■ **ASSIGNMENT**:
Line by line, copy out the entries exactly and leave the pictures behind.

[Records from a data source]
-.-.-

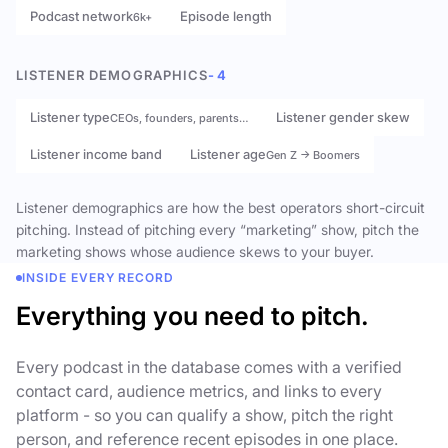
Podcast network
Episode length
6k+
LISTENER DEMOGRAPHICS
- 4
Listener type
Listener gender skew
CEOs, founders, parents…
Listener income band
Listener age
Gen Z → Boomers
Listener demographics are how the best operators short-circuit
pitching. Instead of pitching every “marketing” show, pitch the
marketing shows whose audience skews to your buyer.
INSIDE EVERY RECORD
Everything you need to pitch.
Every podcast in the database comes with a verified
contact card, audience metrics, and links to every
platform - so you can qualify a show, pitch the right
person, and reference recent episodes in one place.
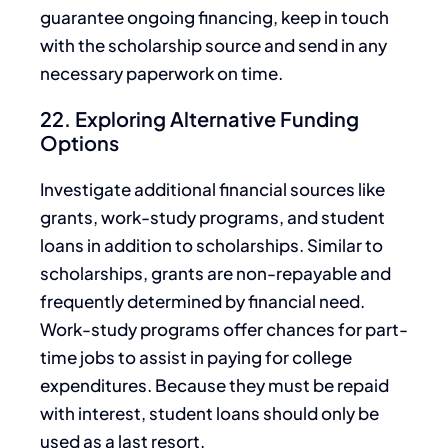
guarantee ongoing financing, keep in touch
with the scholarship source and send in any
necessary paperwork on time.
22. Exploring Alternative Funding
Options
Investigate additional financial sources like
grants, work-study programs,
and
student
loans
in addition to
scholarships.
Similar to
scholarships, grants are non-repayable and
frequently determined by financial need.
Work-study programs offer chances for part-
time jobs to assist in paying for college
expenditures. Because
they must be repaid
with interest, student loans should only
be
used
as a last resort.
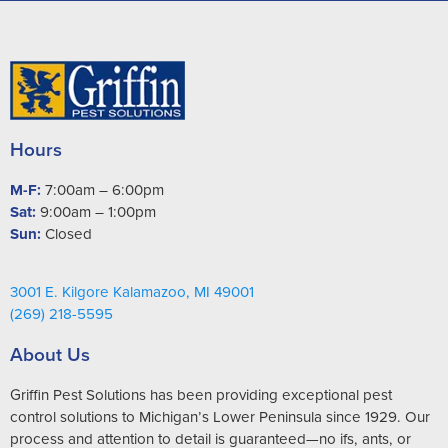
Hours
M-F:
7:00am – 6:00pm
Sat:
9:00am – 1:00pm
Sun:
Closed
3001 E. Kilgore Kalamazoo, MI 49001
(269) 218-5595
About Us
Griffin Pest Solutions has been providing exceptional pest
control solutions to Michigan’s Lower Peninsula since 1929. Our
process and attention to detail is guaranteed—no ifs, ants, or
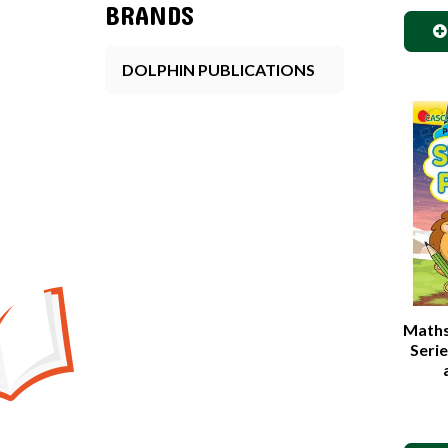
BRANDS
DOLPHIN PUBLICATIONS
Maths 
Seri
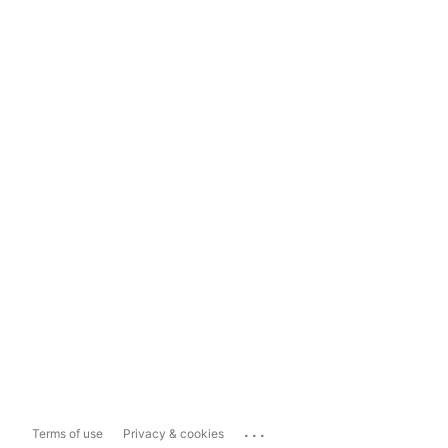
...
Terms of use
Privacy & cookies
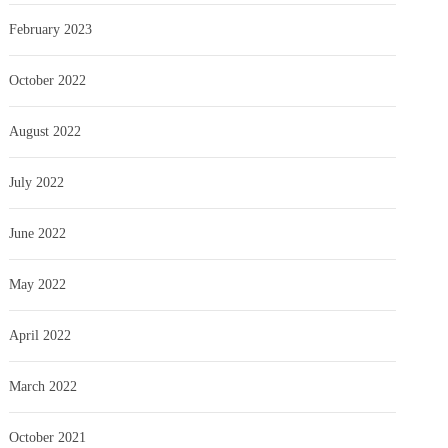
February 2023
October 2022
August 2022
July 2022
June 2022
May 2022
April 2022
March 2022
October 2021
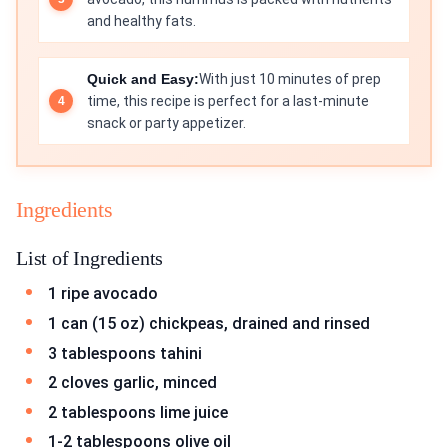
and healthy fats.
Quick and Easy:
With just 10 minutes of prep
time, this recipe is perfect for a last-minute
snack or party appetizer.
Ingredients
List of Ingredients
1 ripe avocado
1 can (15 oz) chickpeas, drained and rinsed
3 tablespoons tahini
2 cloves garlic, minced
2 tablespoons lime juice
1-2 tablespoons olive oil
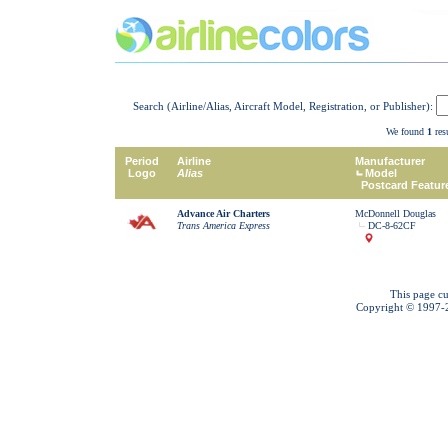
Search (Airline/Alias, Aircraft Model, Registration, or Publisher):
We found
1
resu
Period
Airline
Manufacturer
Logo
Alias
Model
Postcard Featur
Advance Air Charters
McDonnell Douglas
Trans America Express
DC-8-62CF
This page cu
Copyright © 1997-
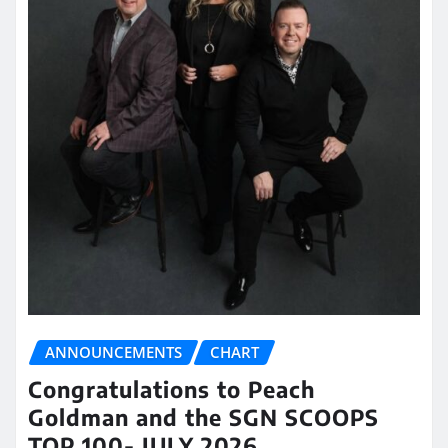
ANNOUNCEMENTS
CHART
Congratulations to Peach
Goldman and the SGN SCOOPS
TOP 100- JULY 2026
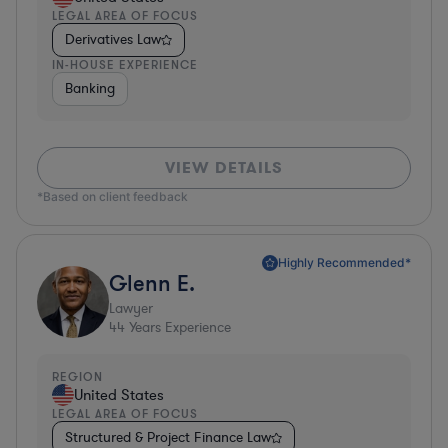
LEGAL AREA OF FOCUS
Derivatives Law
IN-HOUSE EXPERIENCE
Banking
VIEW DETAILS
*Based on client feedback
Highly Recommended*
Glenn E.
Lawyer
44
Years Experience
REGION
United States
LEGAL AREA OF FOCUS
Structured & Project Finance Law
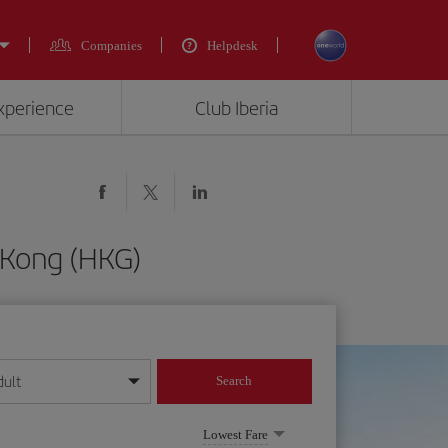
Companies
Helpdesk
experience
Club Iberia
 Kong (HKG)
dult
Search
year format
Lowest Fare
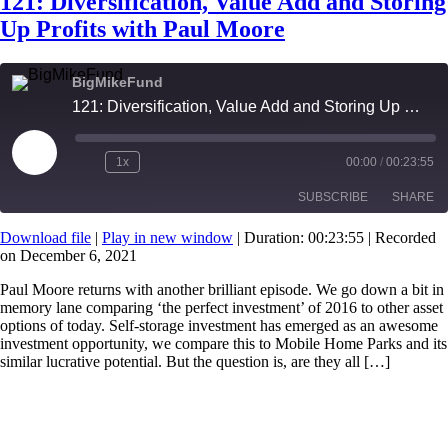
121: Diversification, Value Add and Storing
Up Profits with Paul Moore
BigMikeFund
121: Diversification, Value Add and Storing Up Profits with Paul Moore
Play
1x
00:00
/
00:23:55
Episode
SUBSCRIBE
SHARE
Download file
|
Play in new window
|
Duration: 00:23:55
|
Recorded
on December 6, 2021
SHARE
RSS FEED
Paul Moore returns with another brilliant episode. We go down a bit in
LINK
memory lane comparing ‘the perfect investment’ of 2016 to other asset
options of today. Self-storage investment has emerged as an awesome
EMBED
investment opportunity, we compare this to Mobile Home Parks and its
similar lucrative potential. But the question is, are they all […]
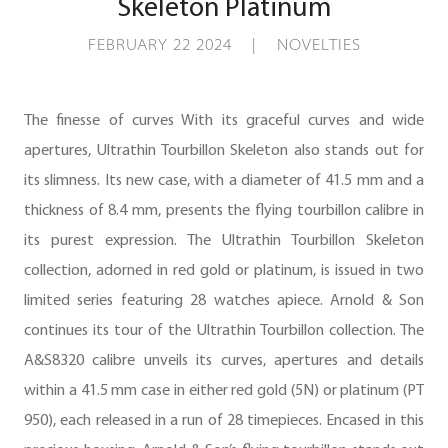
Skeleton Platinum
FEBRUARY 22 2024 | NOVELTIES
The finesse of curves With its graceful curves and wide
apertures, Ultrathin Tourbillon Skeleton also stands out for
its slimness. Its new case, with a diameter of 41.5 mm and a
thickness of 8.4 mm, presents the flying tourbillon calibre in
its purest expression. The Ultrathin Tourbillon Skeleton
collection, adorned in red gold or platinum, is issued in two
limited series featuring 28 watches apiece. Arnold & Son
continues its tour of the Ultrathin Tourbillon collection. The
A&S8320 calibre unveils its curves, apertures and details
within a 41.5 mm case in either red gold (5N) or platinum (PT
950), each released in a run of 28 timepieces. Encased in this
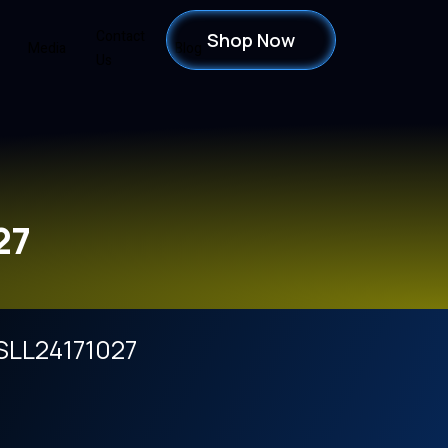
Contact
Shop Now
Media
Blog
Us
27
SLL24171027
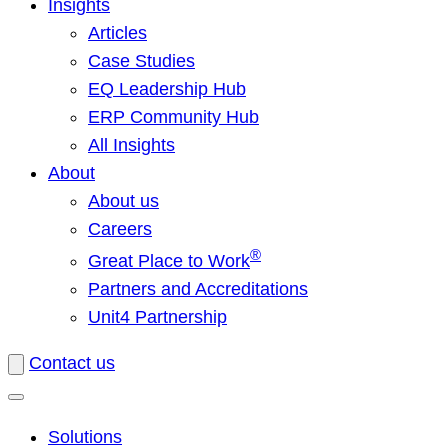
Insights
Articles
Case Studies
EQ Leadership Hub
ERP Community Hub
All Insights
About
About us
Careers
®
Great Place to Work
Partners and Accreditations
Unit4 Partnership
Contact us
Solutions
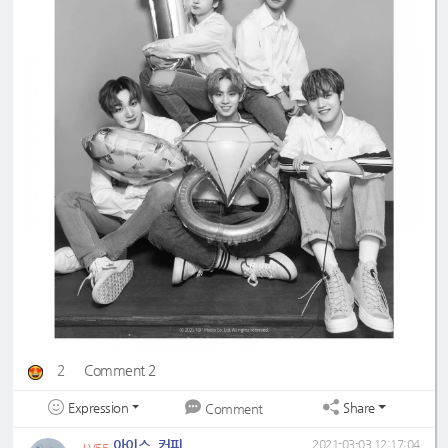
2
Comment 2
Expression
Share
Comment
아이스_커피
2021-03-03 12:17:04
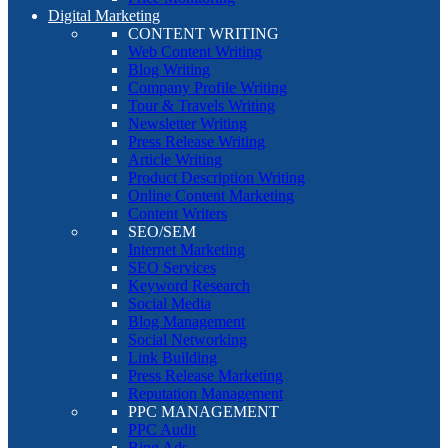
Digital Marketing
CONTENT WRITING
Web Content Writing
Blog Writing
Company Profile Writing
Tour & Travels Writing
Newsletter Writing
Press Release Writing
Article Writing
Product Description Writing
Online Content Marketing
Content Writers
SEO/SEM
Internet Marketing
SEO Services
Keyword Research
Social Media
Blog Management
Social Networking
Link Building
Press Release Marketing
Reputation Management
PPC MANAGEMENT
PPC Audit
Bing Ads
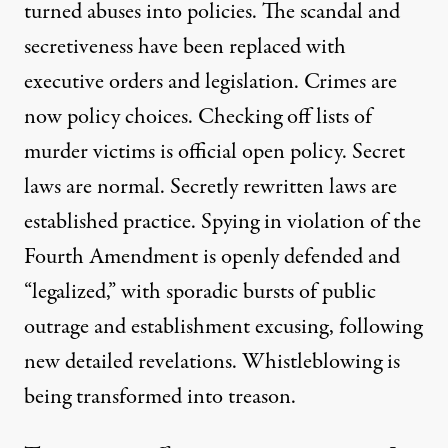
turned abuses into policies. The scandal and
secretiveness have been replaced with
executive orders and legislation. Crimes are
now policy choices. Checking off lists of
murder victims is official open policy. Secret
laws are normal. Secretly rewritten laws are
established practice. Spying in violation of the
Fourth Amendment is openly defended and
“legalized,” with sporadic bursts of public
outrage and establishment excusing, following
new detailed revelations. Whistleblowing is
being transformed into treason.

-.-.-

■ **COMPLETED EXERCISE**:
Podcast network
Episode length
6k+
LISTENER DEMOGRAPHICS
- 4
Listener type
Listener gender skew
CEOs, founders, parents…
Listener income band
Listener age
Gen Z → Boomers
Listener demographics are how the best operators short-circuit
pitching. Instead of pitching every “marketing” show, pitch the
marketing shows whose audience skews to your buyer.
INSIDE EVERY RECORD
Everything you need to pitch.
Every podcast in the database comes with a verified
contact card, audience metrics, and links to every
platform - so you can qualify a show, pitch the right
person, and reference recent episodes in one place.
guarantee ongoing financing, keep in touch
with the scholarship source and send in any
necessary paperwork on time.
22. Exploring Alternative Funding
Options
Investigate additional financial sources like
grants, work-study programs,
and
student
loans
in addition to
scholarships.
Similar to
scholarships, grants are non-repayable and
frequently determined by financial need.
Work-study programs offer chances for part-
time jobs to assist in paying for college
expenditures. Because
they must be repaid
with interest, student loans should only
be
used
as a last resort.
Hours
M-F:
7:00am – 6:00pm
Sat:
9:00am – 1:00pm
Sun:
Closed
3001 E. Kilgore Kalamazoo, MI 49001
(269) 218-5595
About Us
Griffin Pest Solutions has been providing exceptional pest
control solutions to Michigan’s Lower Peninsula since 1929. Our
process and attention to detail is guaranteed—no ifs, ants, or
BRANDS
DOLPHIN PUBLICATIONS
Maths 
Seri
...
Terms of use
Privacy & cookies
February 2023
October 2022
August 2022
July 2022
June 2022
May 2022
April 2022
March 2022
October 2021
and healthy fats.
Quick and Easy:
With just 10 minutes of prep
time, this recipe is perfect for a last-minute
snack or party appetizer.
Ingredients
List of Ingredients
1 ripe avocado
1 can (15 oz) chickpeas, drained and rinsed
3 tablespoons tahini
2 cloves garlic, minced
2 tablespoons lime juice
1-2 tablespoons olive oil
Search (Airline/Alias, Aircraft Model, Registration, or Publisher):
We found
1
resu
Period
Airline
Manufacturer
Logo
Alias
Model
Postcard Featur
Advance Air Charters
McDonnell Douglas
Trans America Express
DC-8-62CF
This page cu
Copyright © 1997-
ANNOUNCEMENTS
CHART
Congratulations to Peach
Goldman and the SGN SCOOPS
TOP 100- JULY 2026
LEGAL AREA OF FOCUS
Derivatives Law
IN-HOUSE EXPERIENCE
Banking
VIEW DETAILS
*Based on client feedback
Highly Recommended*
Glenn E.
Lawyer
44
Years Experience
REGION
United States
LEGAL AREA OF FOCUS
Structured & Project Finance Law
Companies
Helpdesk
experience
Club Iberia
 Kong (HKG)
dult
Search
year format
Lowest Fare
121: Diversification, Value Add and Storing
Up Profits with Paul Moore
BigMikeFund
121: Diversification, Value Add and Storing Up Profits with Paul Moore
Play
1x
00:00
/
00:23:55
Episode
SUBSCRIBE
SHARE
Download file
|
Play in new window
|
Duration: 00:23:55
|
Recorded
on December 6, 2021
SHARE
RSS FEED
Paul Moore returns with another brilliant episode. We go down a bit in
LINK
memory lane comparing ‘the perfect investment’ of 2016 to other asset
options of today. Self-storage investment has emerged as an awesome
EMBED
investment opportunity, we compare this to Mobile Home Parks and its
similar lucrative potential. But the question is, are they all […]
Skeleton Platinum
FEBRUARY 22 2024 | NOVELTIES
The finesse of curves With its graceful curves and wide
apertures, Ultrathin Tourbillon Skeleton also stands out for
its slimness. Its new case, with a diameter of 41.5 mm and a
thickness of 8.4 mm, presents the flying tourbillon calibre in
its purest expression. The Ultrathin Tourbillon Skeleton
collection, adorned in red gold or platinum, is issued in two
limited series featuring 28 watches apiece. Arnold & Son
continues its tour of the Ultrathin Tourbillon collection. The
A&S8320 calibre unveils its curves, apertures and details
within a 41.5 mm case in either red gold (5N) or platinum (PT
950), each released in a run of 28 timepieces. Encased in this
Contact
Shop Now
Media
Blog
Us
27
SLL24171027
Insights
Articles
Case Studies
EQ Leadership Hub
ERP Community Hub
All Insights
About
About us
Careers
®
Great Place to Work
Partners and Accreditations
Unit4 Partnership
Contact us
Solutions
2
Comment 2
Expression
Share
Comment
아이스_커피
2021-03-03 12:17:04
Digital Marketing
CONTENT WRITING
Web Content Writing
Blog Writing
Company Profile Writing
Tour & Travels Writing
Newsletter Writing
Press Release Writing
Article Writing
Product Description Writing
Online Content Marketing
Content Writers
SEO/SEM
Internet Marketing
SEO Services
Keyword Research
Social Media
Blog Management
Social Networking
Link Building
Press Release Marketing
Reputation Management
PPC MANAGEMENT
PPC Audit
Bing Ads
turned abuses into policies. The scandal and
secretiveness have been replaced with
executive orders and legislation. Crimes are
now policy choices. Checking off lists of
murder victims is official open policy. Secret
laws are normal. Secretly rewritten laws are
established practice. Spying in violation of the
Fourth Amendment is openly defended and
“legalized,” with sporadic bursts of public
outrage and establishment excusing, following
new detailed revelations. Whistleblowing is
being transformed into treason.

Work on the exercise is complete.